1.7 - Ujung Labirin

759 127 24
                                    

—————

Beberapa mobil yang tadinya terparkir cukup ramai di halaman depan rumah milik keluarga Myoui pun kian lama semakin berkurang setelah proses pemakaman dilakukan tanpa adanya kendala. Hanya saja cuaca yang mendung, seperti akan turun hujan lebat. Awan abu-abu pekat dengan kilatan tanpa bunyi yang sesekali membuat Mina tersentak saat melihat cahaya diluar kaca.

Wanita yang kini sedang terduduk diatas sofa ruang tamu itu hanya bisa menghapus bagian pipinya yang kembali basah, mengusap bagian mata yang membengkak akibat menangis. Dirinya sungguh dilanda berbagai macam serangan secara bersamaan seolah-olah dirinya membuat kesalahan dimasa lampau.

Mulai sekarang, rumah minimalis yang dirinya bangun untuk kedua orang tuanya pun akan terbengkalai sebab tak ada lagi yang akan menghuni. Mina berencana untuk menjual rumah beserta tanah disekitar sini saja dari pada nanti rumah yang semakin lama didiamkan akan menambah hal yang tidak-tidak.

Walau pun beberapa kebun sang ayah masih banyak yang berbuah, Mina bisa memetik beberapa untuk diambil dan dibawa pulang seperti strowberi milik ibunya dan beberapa sayuran milik ayahnya.

"Mina-ssi, makanlah dulu, sudah dari kemarin kau belum mengisi perutmu itu dengan nasi," tutur Jeje yang datang dari arah dapur mendekat kearah Mina sambil tangannya membawa nampan berisikan bubur ayam dan air putih panas. "Setidaknya jangan membuat dirimu sakit, ayo makanlah setidaknya hanya tiga sendok makan saja." lanjutnya yang masih kekeuh dengan pendirian.

Melihat Mina menggeleng pun langsung membuat wanita Jung itu menghela napas. Lelah sebenarnya tapi dirinya harus berusaha kuat untuk bisa mengembalikan senyum manis Mina seperti dulu. Senyum yang terkesan ramah, sopan dan anggun.

"Je, kau masih akan disini, kan? Kau masih akan tetap bersamaku, kan?" pertanyaan yang keluar dari bibir Mina pun sontak membuatnya kembali mengerutkan alis.

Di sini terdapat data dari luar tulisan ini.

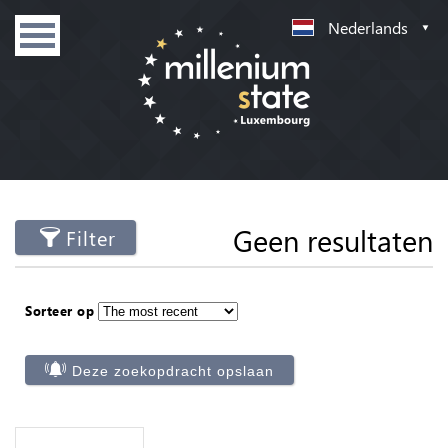
Nederlands
Geen resultaten
Filter
Sorteer op
Deze zoekopdracht opslaan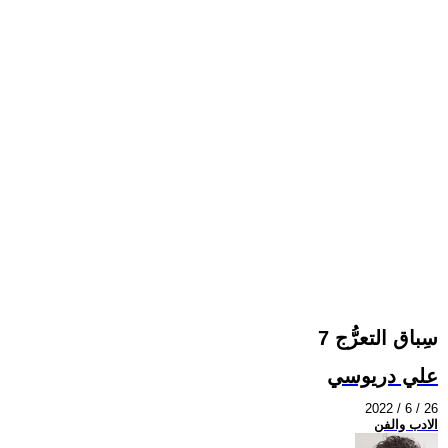
سِباق التعرُّج 7
علي دريوسي
2022 / 6 / 26
الادب والفن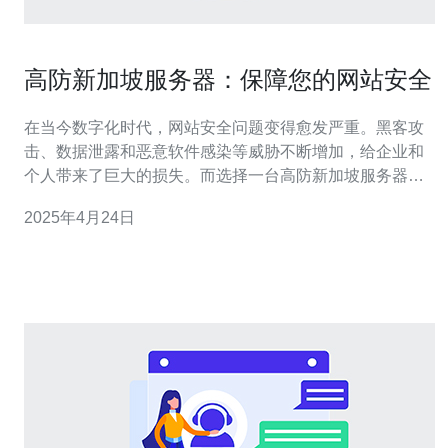
高防新加坡服务器：保障您的网站安全
在当今数字化时代，网站安全问题变得愈发严重。黑客攻
击、数据泄露和恶意软件感染等威胁不断增加，给企业和
个人带来了巨大的损失。而选择一台高防新加坡服务器，
可以为您的网站提供全面的安全保障。 新加坡作为亚洲的
2025年4月24日
金融和科技中心，拥有先进的网络基础设施和世界一流的
数据中心。新加坡服务器具有以下优势： 稳定可靠：新加
坡的数据中心采用最先进的技术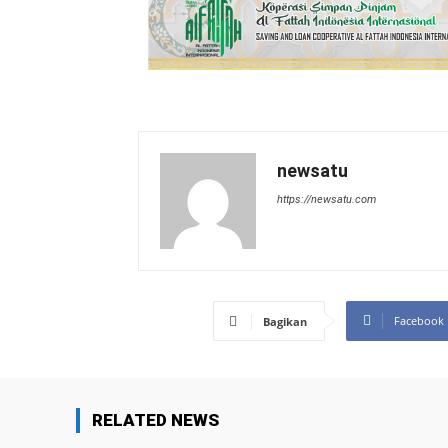
newsatu
https://newsatu.com
Facebook
Bagikan
RELATED NEWS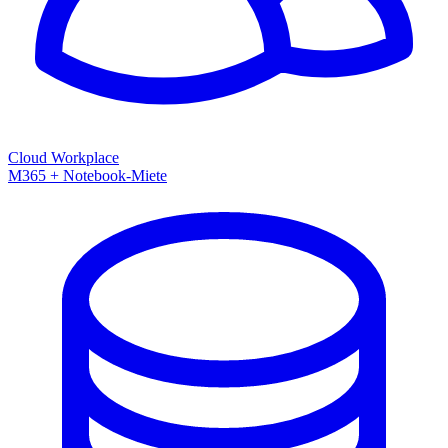
Cloud Workplace
M365 + Notebook-Miete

Iya, Jeje tau jika faktor seperti ini wajar dialami oleh seorang anak yang baru saja ditinggal oleh orang terdekat.

Tapi, nada bicara Mina terkesan berbeda seolah bibirnya itu sedang mencoba untuk menyembunyikan sesuatu dan ingin meminta dirinya juga ikut diam.

"Tentu saja, aku akan tetap bersamamu. Bekerja seperti biasanya dan tentu aku akan lebih banyak menemanimu mulai sekarang." jawabnya diakhiri senyuman tipis yang sangat tulus.

"Aku ... Takut, Je. Aku takut."

Kalimat yang dilontarkan wanita Myoui itu kembali membuat Jeje menjadi tegap hingga kini dirinya kembali bertanya, "Apa yang kau takutkan, Mina-ssi? Sungguh, kau aneh sekali sejak kita pulang dari tempat pemakaman."

Pikiran Jeje sudah dipenuhi berbagai macam hal-hal negatif mengingat mereka hanya berdua saja yang tinggal dirumah itu. Rumah yang baru saja ditinggali oleh pemilik lama, bahkan para maid yang bekerja juga sudah undur diri.

"Aku---," kalimat Mina terjeda saat ponsel yang dalam saku celana hitam longgarnya bergetar walau tanpa suara.

Mina kembali diserang oleh suatu perasaan yang semakin membuat hatinya kian sakit. Jeje yang sedari tadi menyadari tingkah diamnya Mina pun sedikit mengintip dari samping hingga tidak sengaja melihat siapa nama si pemanggil.

Oh, pantas saja. Pasti ada masalah lagi. Lanjutnya membatin.